19 September 2008

Hundreds of new species found in "waters that divers access easily and regularly"

Soft corals were among the biggest, most colorful creatures surveyed in three expeditions to Lezard and Heron islands, and Ningaloo Reef of the Great Barrier Reef.

Many such corals were previously unrecorded, despite the fact that divers regularly visit the reef sites surveyed. "People have been swimming past these big, showy animals for years."
from the Census of Marine LifeSee the Census of Marine Life gallery for more photos.

What was found from a closer look?

  • 300 soft coral species, half of which are believed new to science
  • Dozens of small crustacean species, 40 and 60 percent of the tiny amphipod crustaceans listed will be formally described for the first time.
  • Potentially new polychaetes, as many as two-thirds were believed new to science.
Some other interesting highlights
One sampling method the Australian scientists used was to cut the base off dead coral heads, which were presumed to contain no living creature, but revealed more than 150 crustaceans, molluscs and echinoderms.

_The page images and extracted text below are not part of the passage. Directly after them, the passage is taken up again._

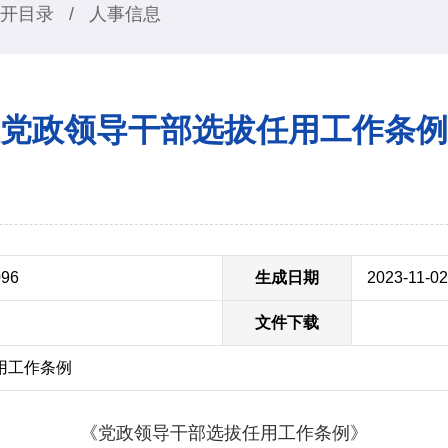
开目录
/
人事信息
党政领导干部选拔任用工作条例
096
生成日期
2023-11-02
文件下载
用工作条例
《党政领导干部选拔任用工作条例》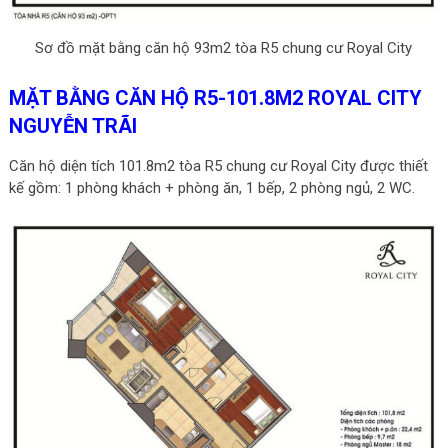
Sơ đồ mặt bằng căn hộ 93m2 tòa R5 chung cư Royal City
MẶT BẰNG CĂN HỘ R5-101.8M2 ROYAL CITY
NGUYỄN TRÃI
Căn hộ diện tích 101.8m2 tòa R5 chung cư Royal City được thiết
kế gồm: 1 phòng khách + phòng ăn, 1 bếp, 2 phòng ngủ, 2 WC.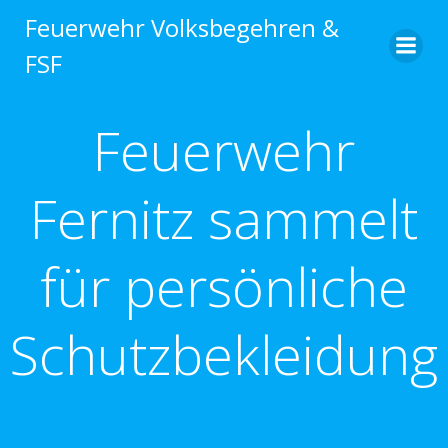
Zum
Feuerwehr Volksbegehren &
Inhalt
FSF
springen
Feuerwehr
Fernitz sammelt
für persönliche
Schutzbekleidung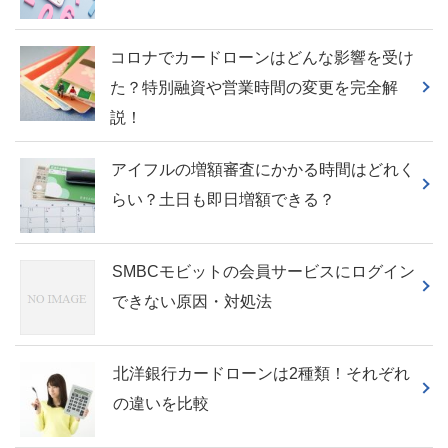
コロナでカードローンはどんな影響を受け
た？特別融資や営業時間の変更を完全解
説！
アイフルの増額審査にかかる時間はどれく
らい？土日も即日増額できる？
SMBCモビットの会員サービスにログイン
できない原因・対処法
北洋銀行カードローンは2種類！それぞれ
の違いを比較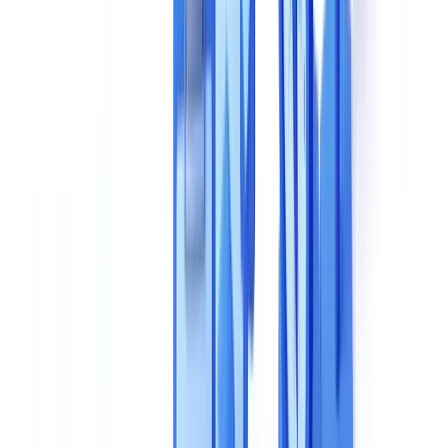
8. Suporte e Onboarding
Grelha de Comparacao: Avalie Solucoes Lado a Lado
Questoes a Colocar aos Fornecedores Durante uma
Demonstracao
Sobre Tecnologia
Sobre Conformidade
Sobre Desempenho Real
Sobre Escalabilidade
5 Erros Comuns a Evitar
Metodologia de Selecao Recomendada
Fazer a Escolha Certa para a Sua Organizacao
Perguntas Frequentes
Quais os criterios mais importantes ao comparar solucoes de
validacao documental com IA?
Porque e que o alojamento europeu e obrigatorio para
solucoes de validacao documental?
Como avaliar a precisao real de uma solucao de validacao
documental antes de contratar?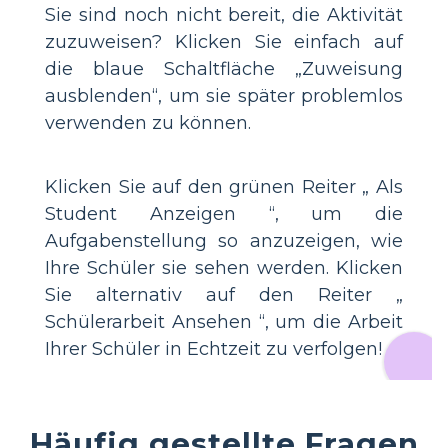
Sie sind noch nicht bereit, die Aktivität
zuzuweisen? Klicken Sie einfach auf
die blaue Schaltfläche „Zuweisung
ausblenden“, um sie später problemlos
verwenden zu können.
Klicken Sie auf den grünen Reiter „ Als
Student Anzeigen “, um die
Aufgabenstellung so anzuzeigen, wie
Ihre Schüler sie sehen werden. Klicken
Sie alternativ auf den Reiter „
Schülerarbeit Ansehen “, um die Arbeit
Ihrer Schüler in Echtzeit zu verfolgen!
Häufig gestellte Fragen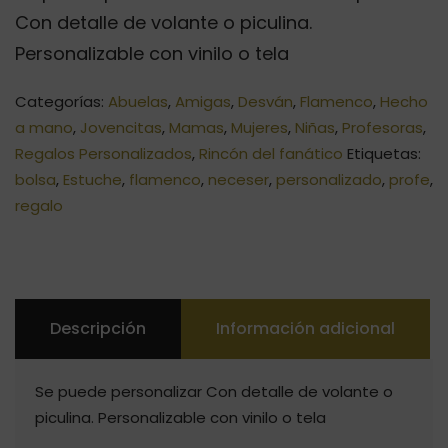
Con detalle de volante o piculina.
Personalizable con vinilo o tela
Categorías:
Abuelas
,
Amigas
,
Desván
,
Flamenco
,
Hecho
a mano
,
Jovencitas
,
Mamas
,
Mujeres
,
Niñas
,
Profesoras
,
Regalos Personalizados
,
Rincón del fanático
Etiquetas:
bolsa
,
Estuche
,
flamenco
,
neceser
,
personalizado
,
profe
,
regalo
Descripción
Información adicional
Se puede personalizar Con detalle de volante o
piculina. Personalizable con vinilo o tela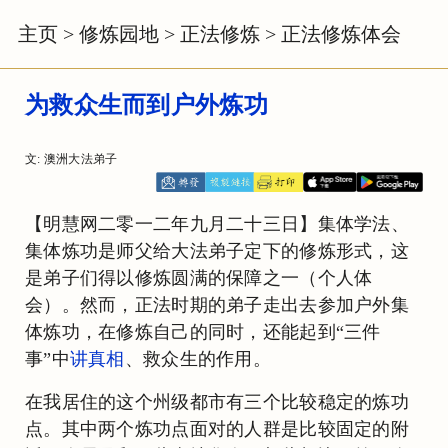
主页
>
修炼园地
>
正法修炼
>
正法修炼体会
为救众生而到户外炼功
文: 澳洲大法弟子
【明慧网二零一二年九月二十三日】集体学法、
集体炼功是师父给大法弟子定下的修炼形式，这
是弟子们得以修炼圆满的保障之一（个人体
会）。然而，正法时期的弟子走出去参加户外集
体炼功，在修炼自己的同时，还能起到“三件
事”中
讲真相
、救众生的作用。
在我居住的这个州级都市有三个比较稳定的炼功
点。其中两个炼功点面对的人群是比较固定的附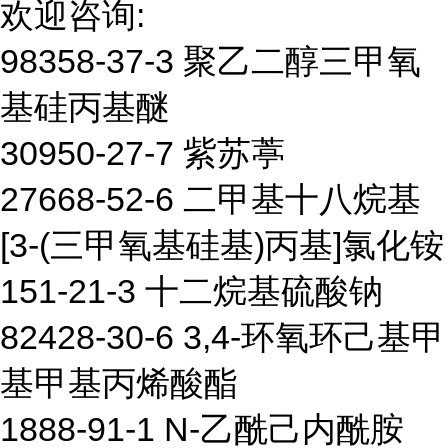
欢迎咨询:
98358-37-3 聚乙二醇三甲氧
基硅丙基醚
30950-27-7 紫苏葶
27668-52-6 二甲基十八烷基
[3-(三甲氧基硅基)丙基]氯化铵
151-21-3 十二烷基硫酸钠
82428-30-6 3,4-环氧环己基甲
基甲基丙烯酸酯
1888-91-1 N-乙酰己内酰胺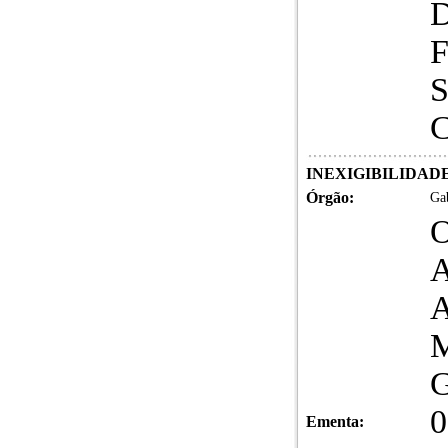
S
INEXIGIBILIDADE 
Órgão:
Gab
0
Ementa: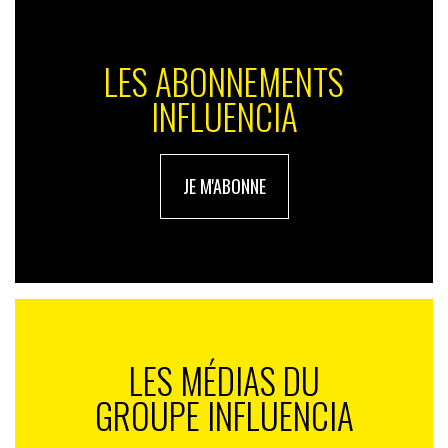
LES ABONNEMENTS
INFLUENCIA
JE M'ABONNE
LES MÉDIAS DU
GROUPE INFLUENCIA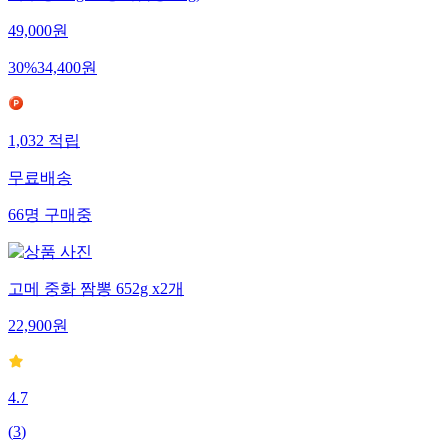
49,000
원
30
%
34,400
원
1,032
적립
무료배송
66
명
구매중
고메 중화 짬뽕 652g x2개
22,900
원
4.7
(
3
)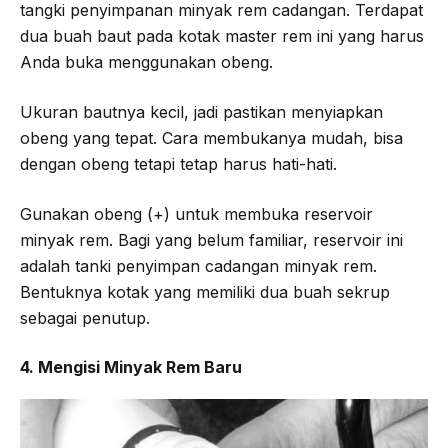
tangki penyimpanan minyak rem cadangan. Terdapat
dua buah baut pada kotak master rem ini yang harus
Anda buka menggunakan obeng.
Ukuran bautnya kecil, jadi pastikan menyiapkan
obeng yang tepat. Cara membukanya mudah, bisa
dengan obeng tetapi tetap harus hati-hati.
Gunakan obeng (+) untuk membuka reservoir
minyak rem. Bagi yang belum familiar, reservoir ini
adalah tanki penyimpan cadangan minyak rem.
Bentuknya kotak yang memiliki dua buah sekrup
sebagai penutup.
4. Mengisi Minyak Rem Baru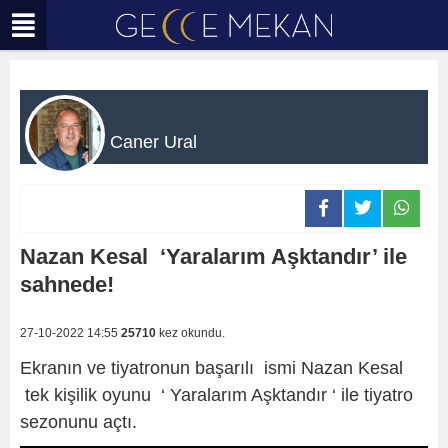
Caner Ural
Nazan Kesal ‘Yaralarım Aşktandır’ ile
sahnede!
27-10-2022 14:55
25710
kez okundu.
Ekranın ve tiyatronun başarılı ismi Nazan Kesal
tek kişilik oyunu ‘ Yaralarım Aşktandır ‘ ile tiyatro
sezonunu açtı.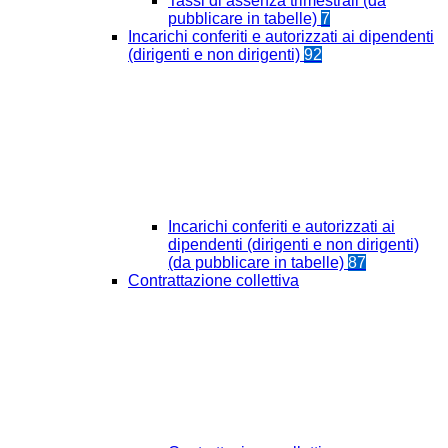
Tassi di assenza trimestrali (da
pubblicare in tabelle)
7
Incarichi conferiti e autorizzati ai dipendenti
(dirigenti e non dirigenti)
92
Incarichi conferiti e autorizzati ai
dipendenti (dirigenti e non dirigenti)
(da pubblicare in tabelle)
87
Contrattazione collettiva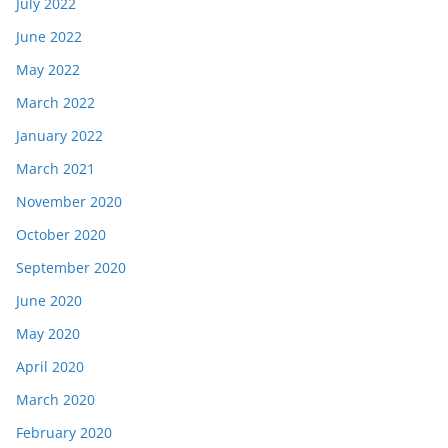
July 2022
June 2022
May 2022
March 2022
January 2022
March 2021
November 2020
October 2020
September 2020
June 2020
May 2020
April 2020
March 2020
February 2020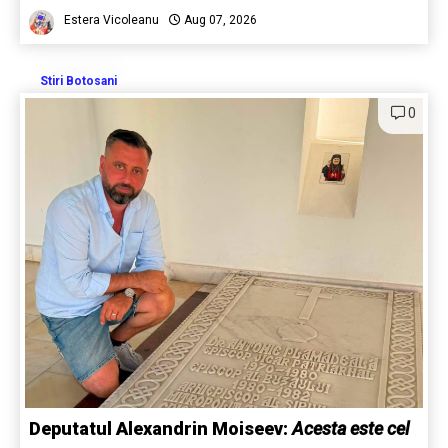
Estera Vicoleanu
Aug 07, 2026
Stiri Botosani
0
Deputatul Alexandrin Moiseev:
Acesta este cel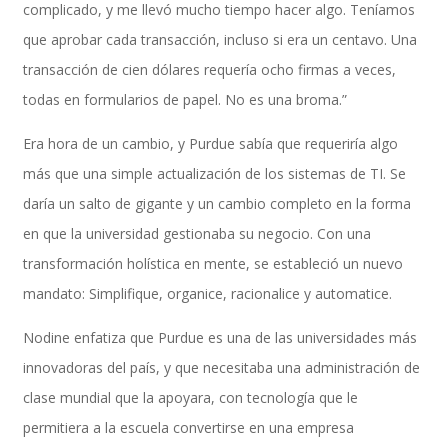
complicado, y me llevó mucho tiempo hacer algo. Teníamos
que aprobar cada transacción, incluso si era un centavo. Una
transacción de cien dólares requería ocho firmas a veces,
Inteligencia de Negocios
todas en formularios de papel. No es una broma.”
Era hora de un cambio, y Purdue sabía que requeriría algo
más que una simple actualización de los sistemas de TI. Se
Desarrollo de Software Personalizado
daría un salto de gigante y un cambio completo en la forma
en que la universidad gestionaba su negocio. Con una
transformación holística en mente, se estableció un nuevo
Control de Calidad y Pruebas de Software
mandato: Simplifique, organice, racionalice y automatice.
Nodine enfatiza que Purdue es una de las universidades más
Servicios de Consultoría en Entrenamiento y
innovadoras del país, y que necesitaba una administración de
clase mundial que la apoyara, con tecnología que le
permitiera a la escuela convertirse en una empresa
Cambio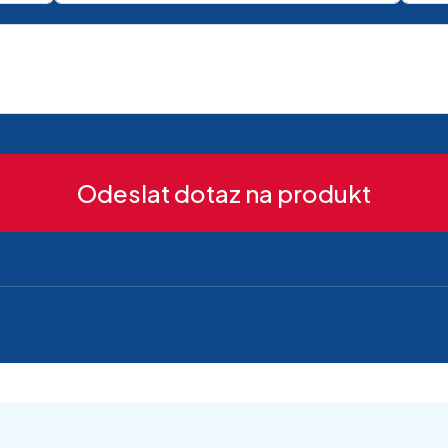
Odeslat dotaz na produkt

The scientists said that globally dead coral heads host many thousands of species and are emerging as an important tool for assessing coral reef biodiversity.
It really does pay to look at our reefs and shores, even if they are regularly visited already.
"Hundreds of thousands of forms of life remain to be discovered," O'Dor said.

"Knowledge of this ocean diversity matters on many levels, including possibly human health. One of these creatures may have properties of enormous value to humanity."